As part of major pandemic relief legislation, the American Innovation and Manufacturing (AIM) Act was passed and signed into law in late 2020. This legislation gives the EPA the authority to phase down HFC production and consumption limits in a manner consistent with the Kigali Amendment to the Montreal Protocol within nine months. It also authorizes the EPA to regulate HFCs through sector based rulemaking and establish standards for HFC management — servicing, repair, recover, recycle and reclaim — similar to CARB’s R4 program. This is welcome news for our industry, as it paves the way for a federally guided, low-GWP refrigerant transition, which would minimize the complexities of differing state-led regulations.
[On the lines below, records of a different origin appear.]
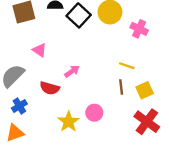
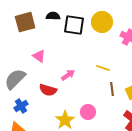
black square: (79, 15) -> (74, 25), turned -35
yellow line: (127, 66) -> (103, 68), moved

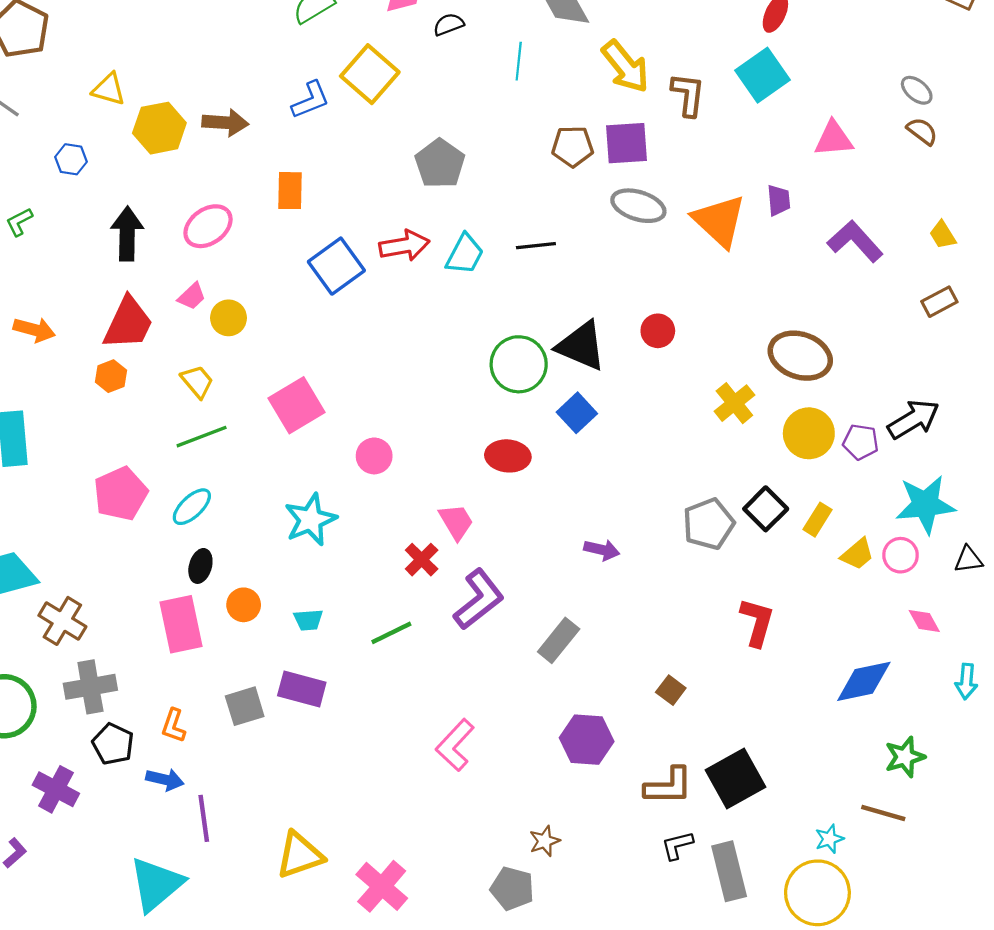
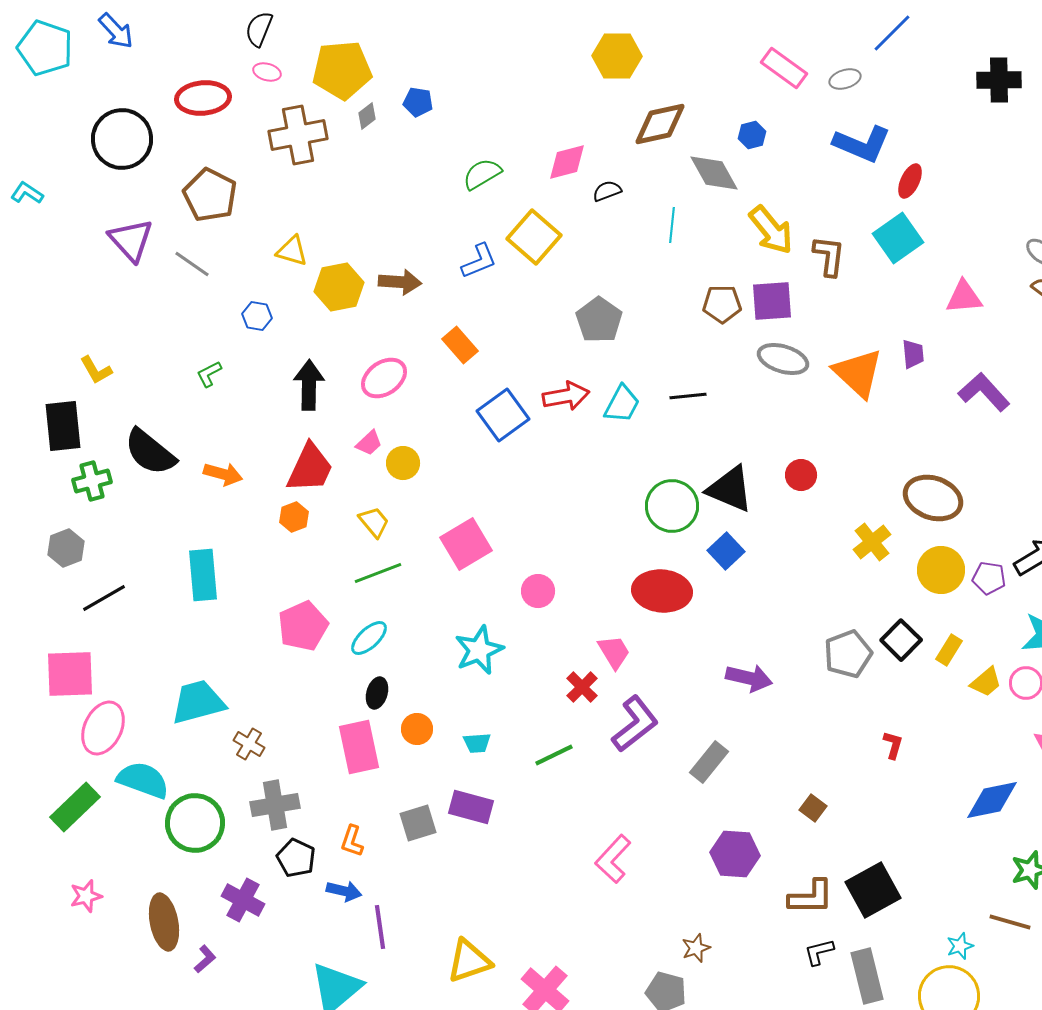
orange rectangle: (290, 191) -> (460, 345), turned -42
red ellipse: (508, 456) -> (662, 591), size x1.4
purple arrow: (602, 550) -> (749, 678), size x1.4
brown cross: (62, 621) -> (249, 744), size x0.7
red L-shape: (757, 622) -> (893, 745), size x0.6

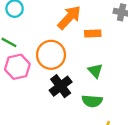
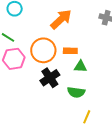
orange rectangle: (93, 34) -> (70, 51), moved
green triangle: (95, 71) -> (81, 66), turned -48

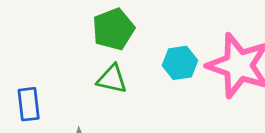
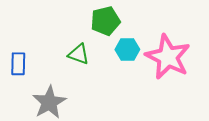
green pentagon: (113, 29) -> (105, 21), moved

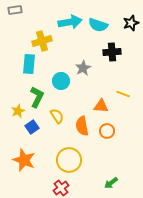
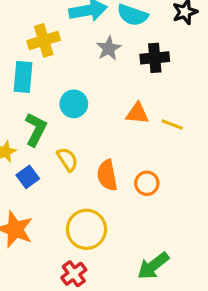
gray star: (83, 68) -> (109, 48), moved
orange triangle: (101, 106) -> (137, 113), moved
green arrow: (111, 183) -> (153, 266), size x1.5

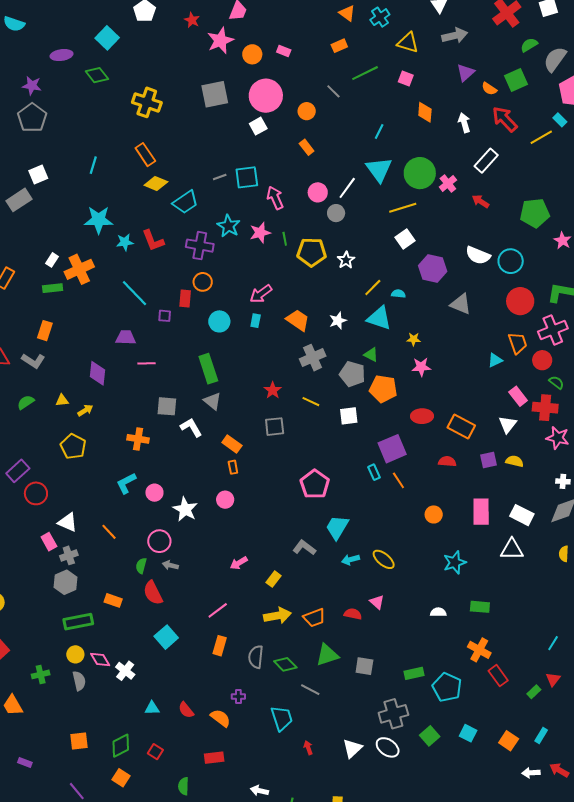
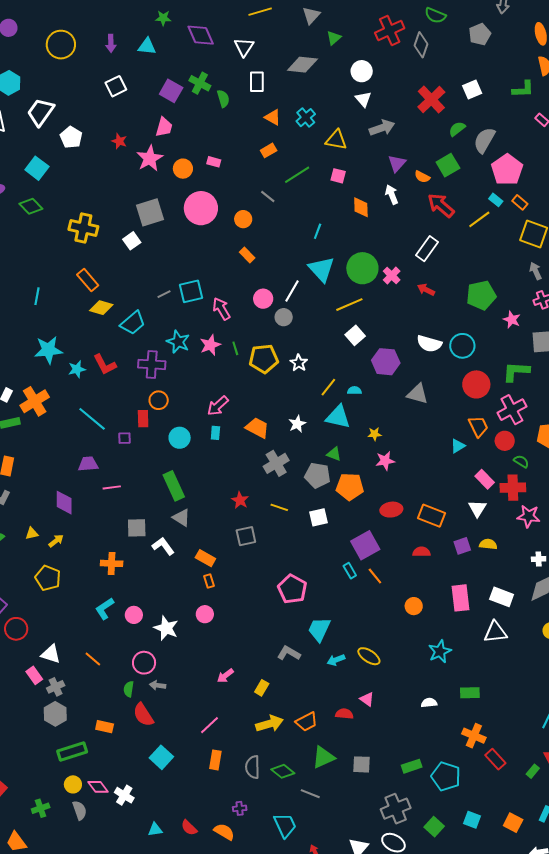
white arrow: (464, 123) -> (392, 194), moved
white square: (258, 126) -> (132, 241), moved

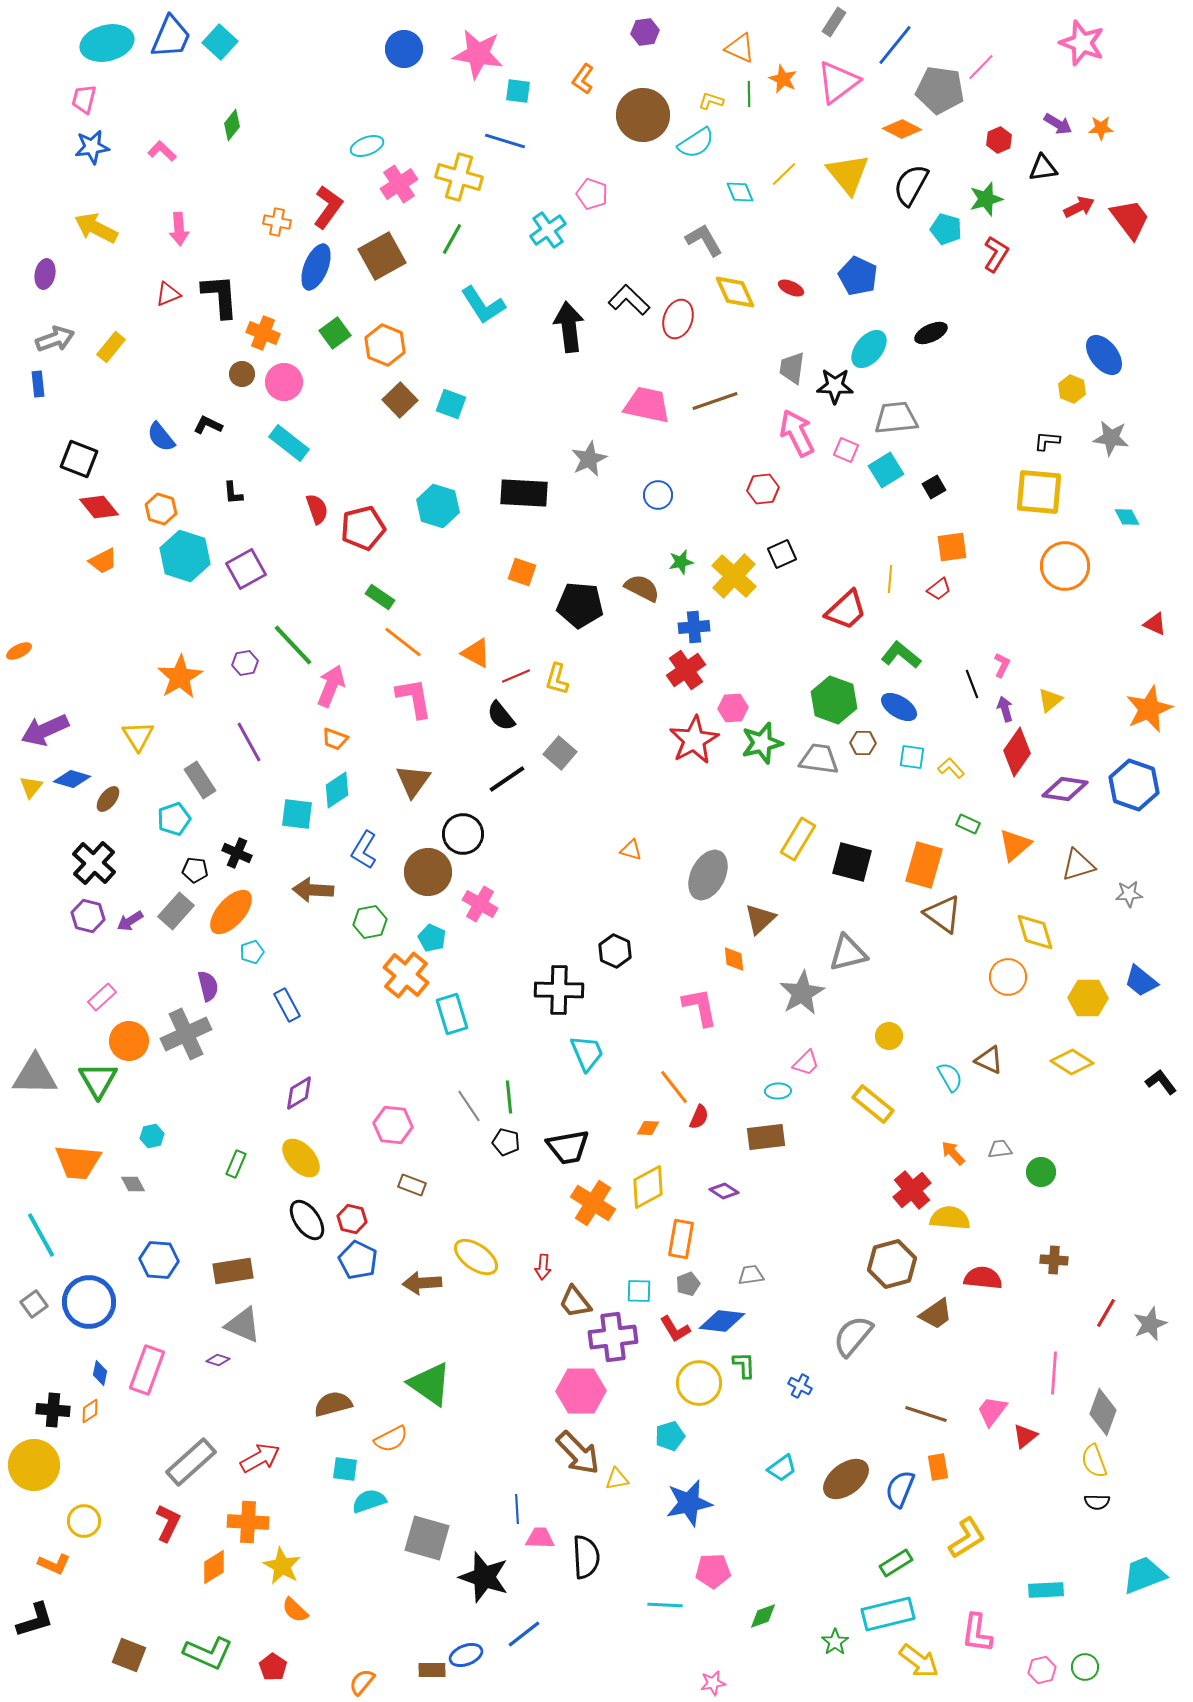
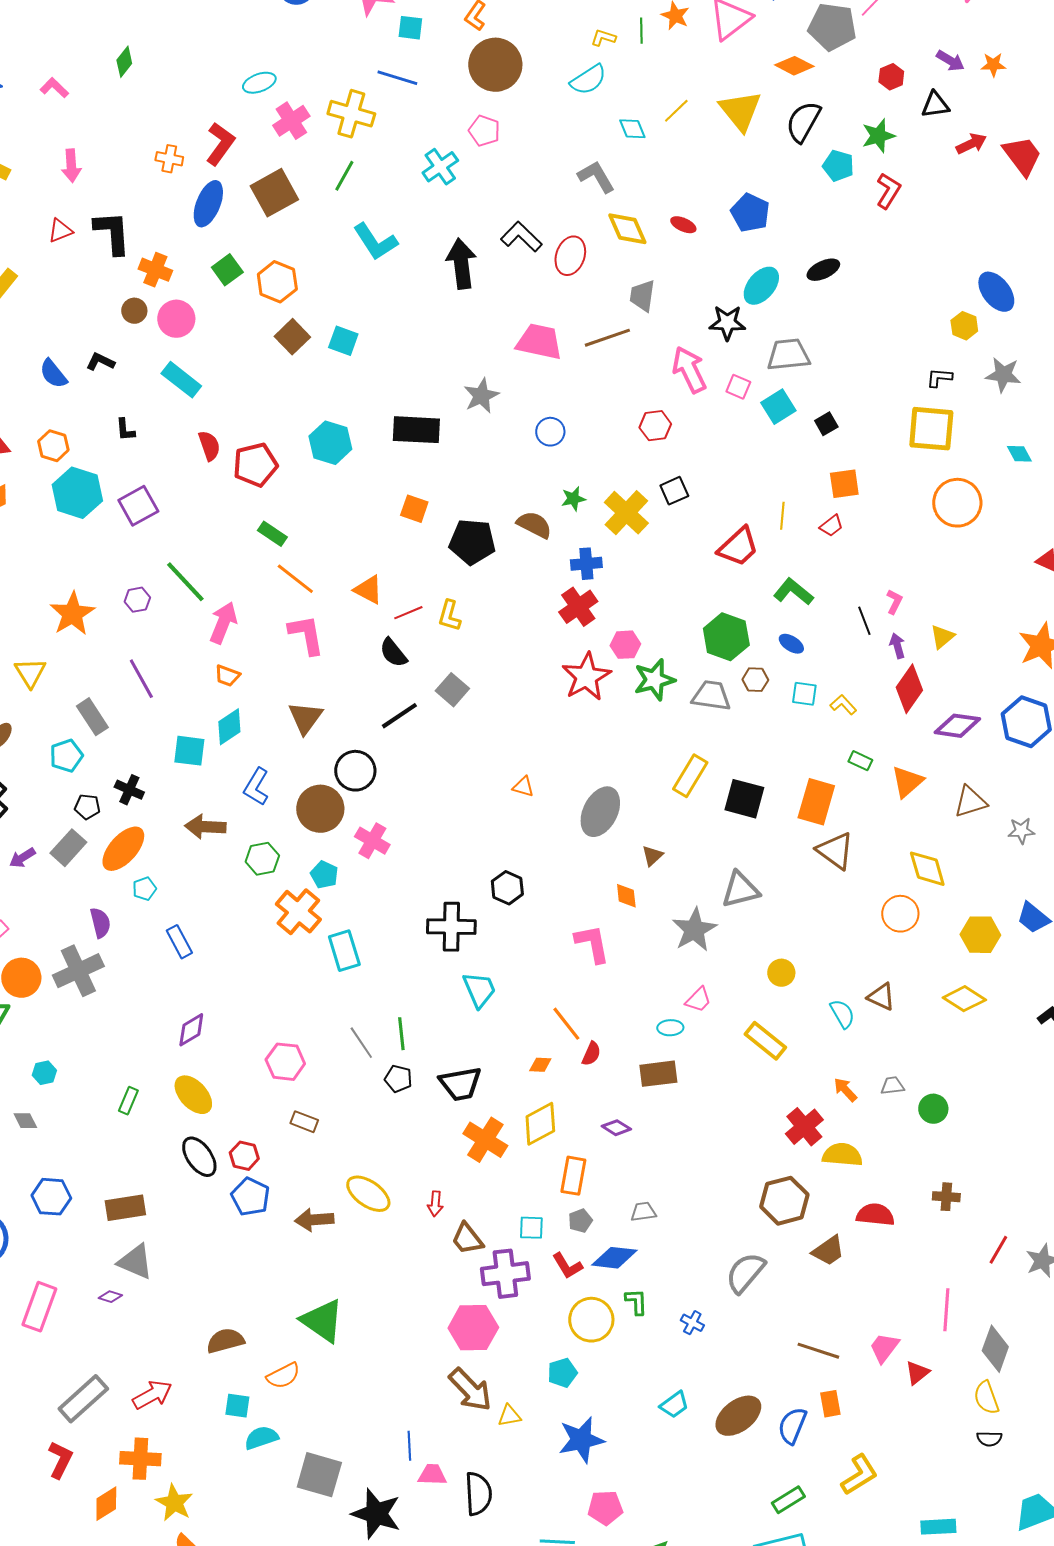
brown circle: (643, 115) -> (495, 65), moved
gray trapezoid: (792, 368) -> (642, 296), moved
blue ellipse: (899, 707) -> (791, 644), size x0.7
brown triangle: (760, 919) -> (652, 856), size x0.7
Under the new Biden administration, the U.S. has rejoined the Paris Agreement and is taking steps to ratify the Kigali Amendment. These are among many early indications of this administration’s commitment to combat climate change at home and abroad.

A2L, A3 Standards and Codes Progress

With the industry moving toward the use of flammable A2L and A3 refrigerants to achieve lower-GWP goals, the technical committees and governing bodies who provide guidelines on how to safely use these refrigerants and related equipment are currently updating their safety standards. Among the updates that many are closely watching are the proposed changes to the Underwriter’s Laboratory (UL) 60335-2-89 standard, which would increase the charge limits in self-contained and remote refrigeration applications. While the industry expects this proposal potentially to be finalized by the end of the year, it’s important to remember that once established, these standards will take several years to make their way into the building codes and local standards needed to permit the widespread use of flammable refrigerants.